Paloma: It’s certainly pushed back many of the projects I had planned for this summer, including my [in-person] bbatx residency, and a group exhibition at Artpace curated by Annette Carlozzi that I am really looking forward to. The shelter-in-place restrictions, and more so people’s resistance to comply, has made me look at some of my most recent works in a new light. In the gelatin series that I created during my Crit Group residency at The Contemporary Austin last year, I play with the idea of boundaries and our desire to touch. It’s interesting to see how some people struggle with the restrictions, while others accept and work hard to respect them, knowing that our individual actions affect others. This concept is definitely something that I want to explore further and will remain in the forefront of my mind with any future collaborations.
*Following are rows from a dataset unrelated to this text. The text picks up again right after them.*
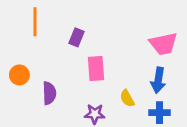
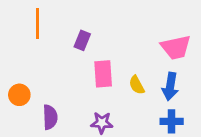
orange circle: (19, 75) -> (19, 95), moved
purple semicircle: (49, 93) -> (50, 117), moved
yellow semicircle: (127, 98) -> (137, 85), moved

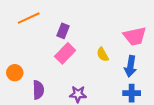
orange line: (37, 24) -> (29, 18), turned 65
pink rectangle: (103, 74) -> (65, 53), moved, turned 48
yellow semicircle: (137, 85) -> (103, 54), moved

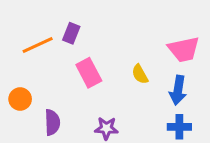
orange line: (29, 18) -> (38, 45), moved
purple rectangle: (63, 31) -> (71, 33), moved
pink rectangle: (65, 53) -> (89, 73), turned -72

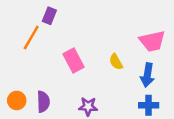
purple rectangle: (71, 33) -> (49, 16), moved
orange line: (38, 45) -> (31, 38), turned -35
orange circle: (20, 99) -> (17, 100), moved

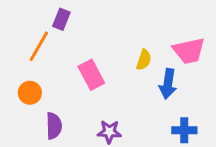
yellow semicircle: (116, 62) -> (144, 60), moved, turned -133
blue arrow: (147, 75) -> (168, 84), moved
orange circle: (17, 100) -> (30, 93), moved

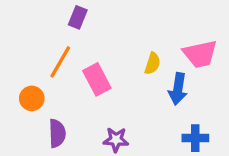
purple rectangle: (61, 19) -> (78, 17), moved
orange line: (39, 46) -> (60, 62), moved

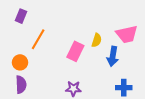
purple rectangle: (78, 17) -> (21, 16), moved
pink rectangle: (97, 79) -> (75, 51), moved, turned 54
purple semicircle: (57, 133) -> (21, 85), moved

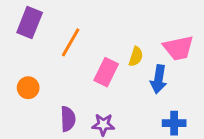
purple rectangle: (21, 16) -> (30, 22), size x1.5
orange line: (38, 39) -> (71, 42), moved
purple semicircle: (21, 85) -> (68, 119), moved

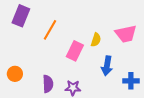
blue arrow: (159, 79) -> (107, 66), moved
orange circle: (28, 88) -> (15, 74), moved
blue cross: (174, 123) -> (131, 81), moved

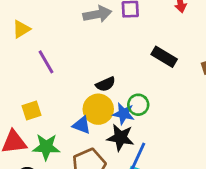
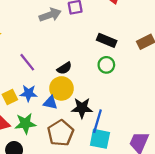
purple line: (46, 62) -> (27, 62), moved
green circle: (138, 105) -> (106, 65), moved
blue star: (123, 114) -> (29, 93), moved

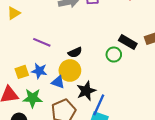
black rectangle: (107, 40) -> (128, 42), moved
purple line: (27, 62) -> (42, 42), turned -36
black star: (82, 108) -> (86, 91), turned -30

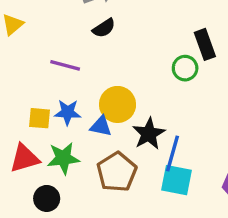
black rectangle: (128, 42) -> (205, 44), turned 48
black semicircle: (75, 52) -> (104, 28), moved
yellow square: (22, 72) -> (39, 118), turned 32

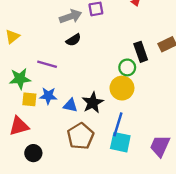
yellow circle: (118, 104) -> (122, 88), moved
black star: (149, 134) -> (93, 103), moved
green star: (63, 158) -> (20, 79), moved

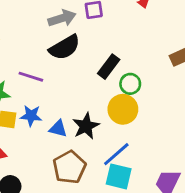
black semicircle: (73, 40) -> (65, 47), size x1.6
black rectangle: (141, 52) -> (109, 67), moved, turned 54
blue line: (118, 124) -> (116, 154), turned 30

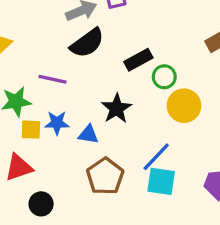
black rectangle: (109, 67) -> (138, 60), turned 30
yellow circle: (123, 109) -> (184, 106), moved
black star: (86, 126) -> (116, 108), moved

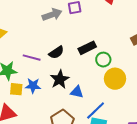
black semicircle: (87, 43) -> (56, 52), moved, size x0.7
black star: (116, 108) -> (60, 79), moved
blue triangle: (88, 134) -> (77, 92), moved

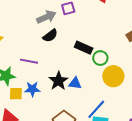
black rectangle: (87, 48) -> (84, 48), turned 54
black semicircle: (56, 52) -> (50, 36), moved
blue triangle: (77, 92) -> (75, 83), moved

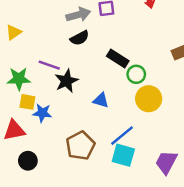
black star: (58, 81) -> (66, 81), moved
blue star: (32, 89) -> (42, 113), moved

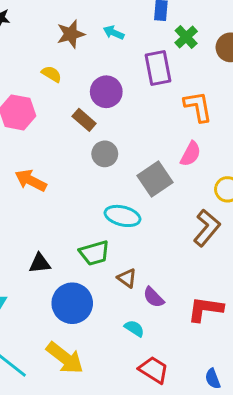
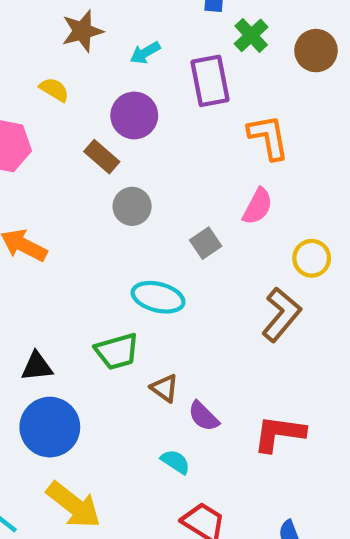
cyan arrow: (114, 33) -> (145, 53), moved, turned -54
gray square: (155, 179) -> (206, 243), size x0.6
blue circle: (72, 303) -> (50, 427), moved

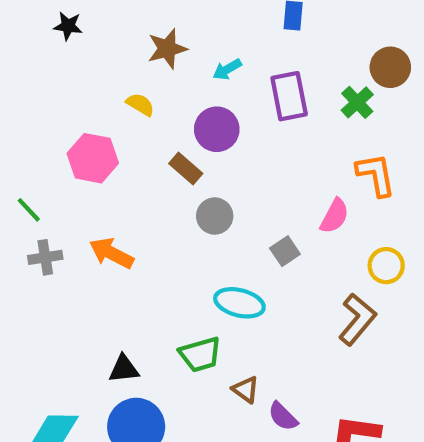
green cross: (251, 35) -> (357, 102), moved
orange L-shape: (268, 137) -> (376, 175), moved

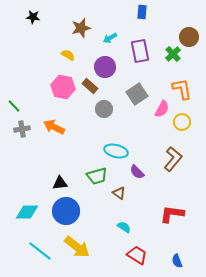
pink hexagon: (93, 158) -> (63, 87), moved
gray square: (285, 251) -> (137, 94), moved, size x1.5
yellow circle: (386, 266) -> (182, 122), moved
purple semicircle: (283, 416) -> (137, 172), moved

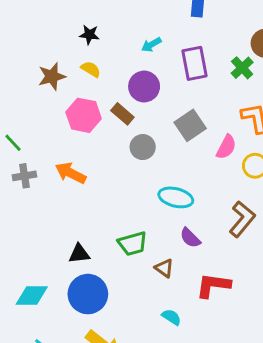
black star: (33, 17) -> (89, 35), moved
brown star: (81, 28) -> (52, 76), moved
cyan ellipse: (116, 151) -> (176, 197), moved
red L-shape: (172, 214) -> (213, 285), moved

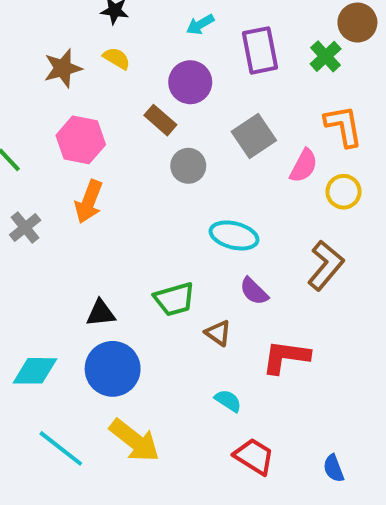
pink hexagon: (84, 115) -> (81, 140), moved
orange arrow: (71, 173) -> (89, 202), turned -96
gray cross: (24, 176) -> (25, 228), moved, turned -30

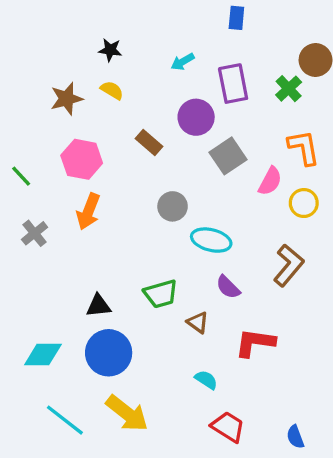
purple circle: (190, 82) -> (196, 117), moved
gray circle: (188, 166) -> (173, 206), moved

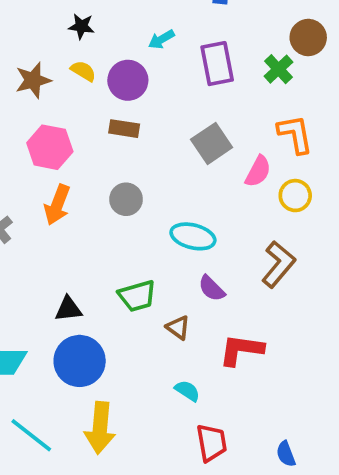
purple circle: (196, 117) -> (128, 80), moved
brown rectangle: (149, 142) -> (124, 129), turned -32
gray circle: (173, 206) -> (126, 199), moved
yellow arrow: (127, 413) -> (100, 428), turned 57
red trapezoid: (228, 427) -> (212, 443), turned 48

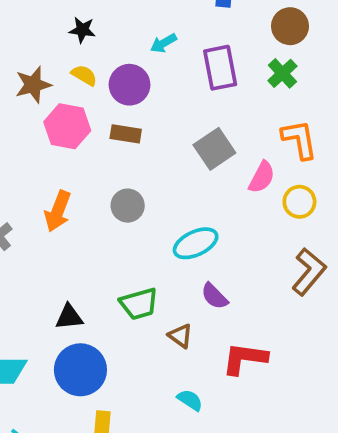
brown circle: (308, 38) -> (290, 26), moved
pink hexagon: (50, 147) -> (67, 126), moved
cyan ellipse: (193, 236) -> (196, 243), turned -39
brown L-shape: (278, 264) -> (309, 272), moved

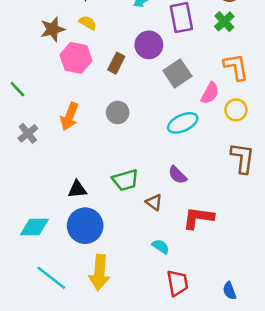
purple circle: (129, 85) -> (149, 45), moved
brown rectangle: (126, 134) -> (116, 63), turned -72
cyan ellipse: (196, 243) -> (183, 123), moved
brown L-shape: (309, 272) -> (243, 158), turned -32

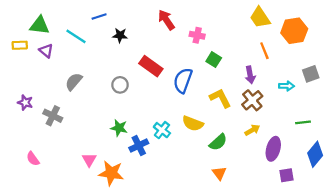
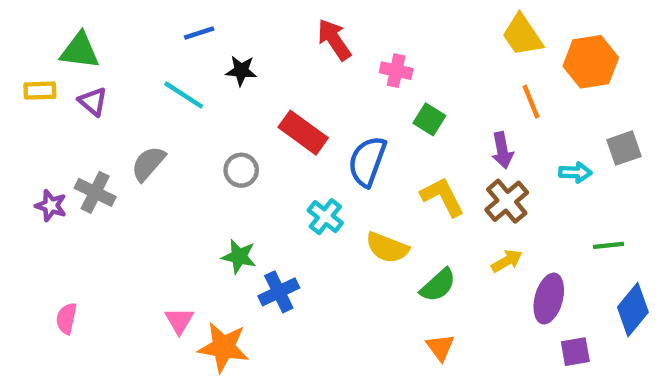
cyan line: (76, 36) -> (184, 95), moved
gray cross: (53, 116) -> (95, 192), moved
cyan cross: (162, 130) -> (325, 217), moved
pink semicircle: (33, 159) -> (66, 318), turned 48

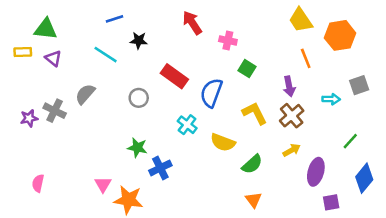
purple star: (51, 206) -> (29, 118), turned -30
green line: (609, 245) -> (350, 141), turned -42

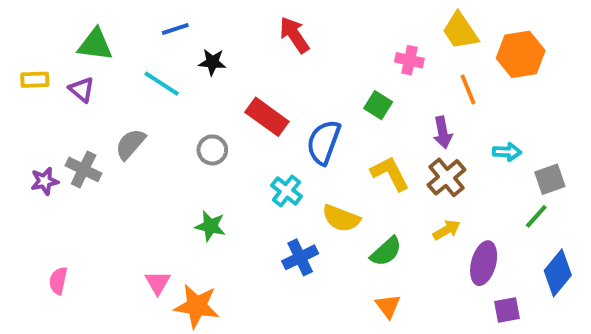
green triangle: (46, 29) -> (95, 45), moved
pink cross: (228, 41) -> (409, 60), moved
gray square: (359, 85) -> (550, 179), moved
blue cross: (160, 168) -> (300, 257), moved

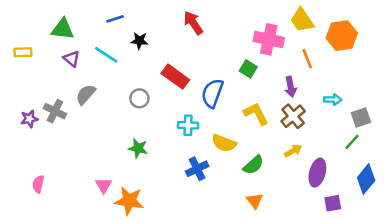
pink cross: (409, 60) -> (269, 39), size x1.6
purple triangle: (82, 89) -> (72, 59), moved
cyan cross: (286, 191) -> (188, 125), turned -36

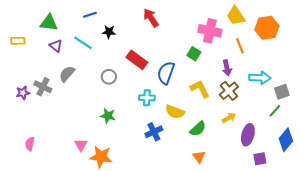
cyan arrow: (333, 100) -> (260, 78), size x1.5

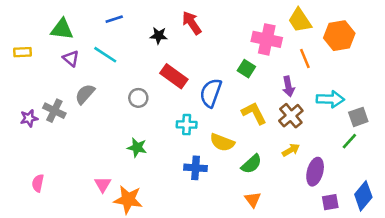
black star: (109, 32) -> (159, 36), moved
blue cross: (154, 132) -> (196, 168), turned 30
blue diamond: (286, 140) -> (363, 196), moved

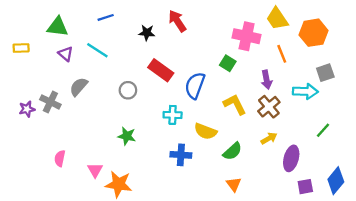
gray square: (358, 117) -> (325, 73), moved
pink semicircle: (38, 183) -> (60, 158), moved

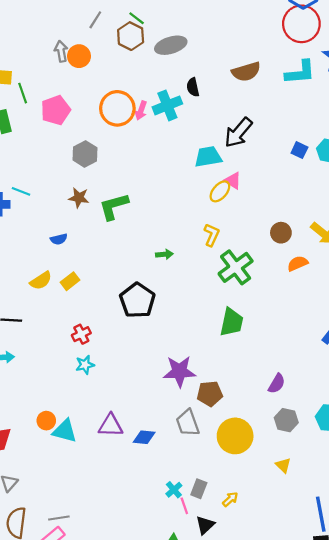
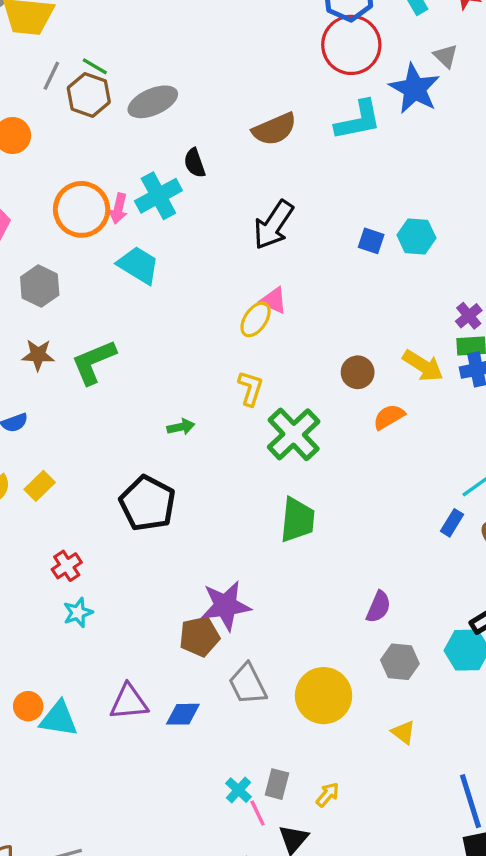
gray line: (95, 20) -> (51, 76), moved
cyan trapezoid: (208, 157) -> (138, 265), moved, turned 48
brown pentagon: (210, 394) -> (199, 636), moved

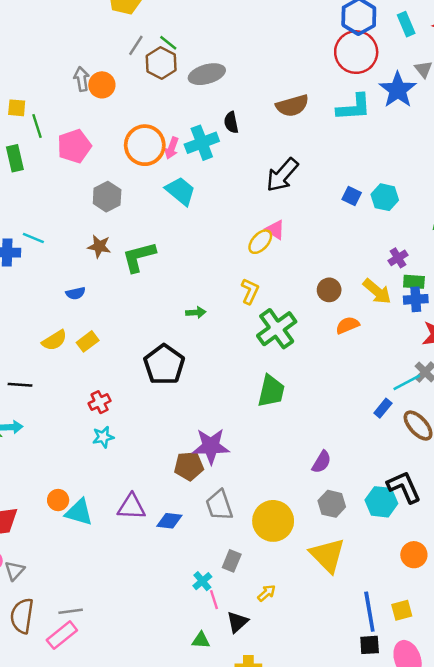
purple cross: (469, 316) -> (398, 258), moved
yellow triangle: (403, 732) -> (327, 555), size x2.0
gray rectangle: (277, 784) -> (232, 561), moved

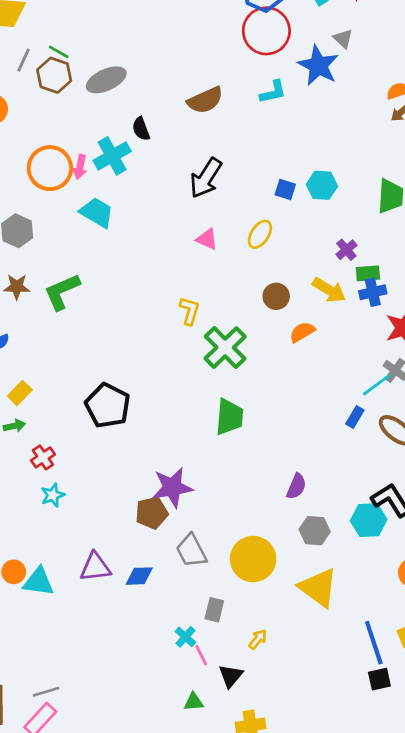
cyan L-shape: (354, 107) -> (273, 92), size x0.7
yellow ellipse: (260, 242) -> (260, 234), moved
green arrow: (196, 312) -> (14, 426), moved

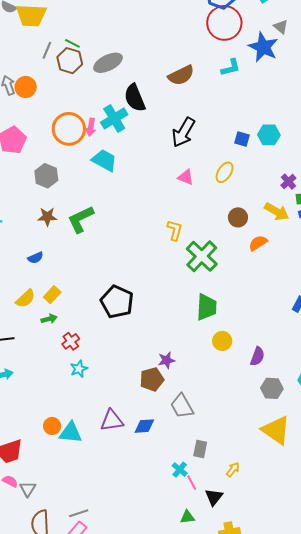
black semicircle: (141, 129) -> (135, 98), size x1.6
purple star: (172, 487) -> (166, 360), size x0.6
yellow circle: (253, 559) -> (222, 341), moved, size x0.6

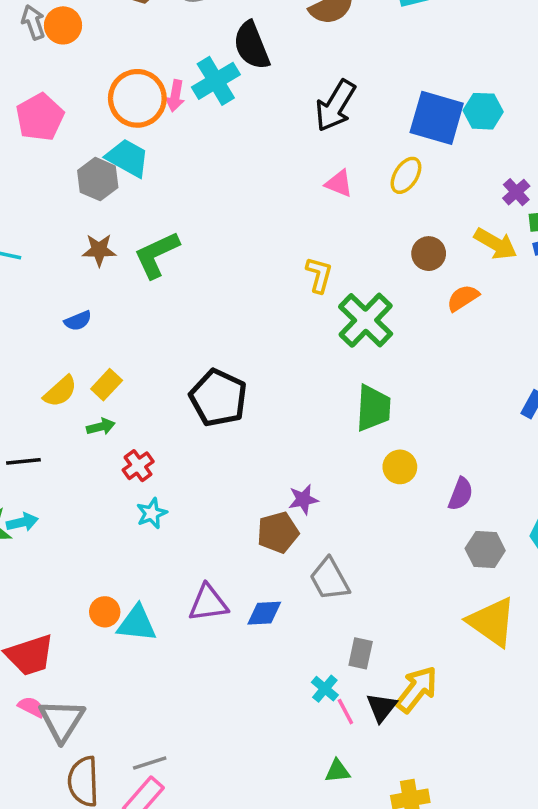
blue square: (242, 139) -> (437, 118), size x2.0
cyan trapezoid: (104, 160) -> (127, 158), moved
yellow arrow: (233, 470) -> (417, 689), size x1.8
gray triangle: (28, 489) -> (62, 720), size x1.6
black triangle: (214, 497) -> (382, 707), moved

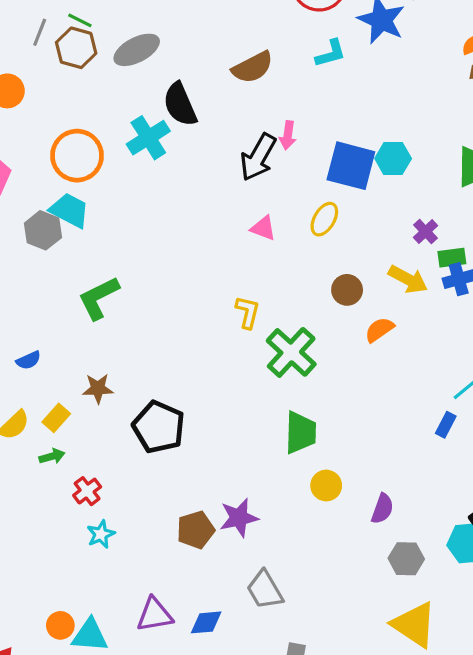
pink arrow: (175, 96) -> (288, 135), moved
brown star: (99, 250) -> (98, 388), moved
purple star: (303, 500) -> (239, 518), size x1.4
brown pentagon: (278, 532) -> (196, 530), moved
Vera: The first time I saw your gelatin pieces, I definitely wanted to try one. That’s what I enjoyed the most, having to find the balance between desire and restraint. 

Paloma, thank you again for looking inward and sharing your ideas and future plans with us. I hope we get to do this again sooner than later. I’m looking forward to seeing your new projects this year!


ABOUT THE WRITER: Vera Claeys is an interdisciplinary creative, currently based in Berkeley, California. Her work has been published in Nasty Magazine and The Normal School Magazine, and her recently published zine, Cool, Calm, and Rejected has been distributed internationally. To learn more about Vera’s work, visit veraclaeys.com.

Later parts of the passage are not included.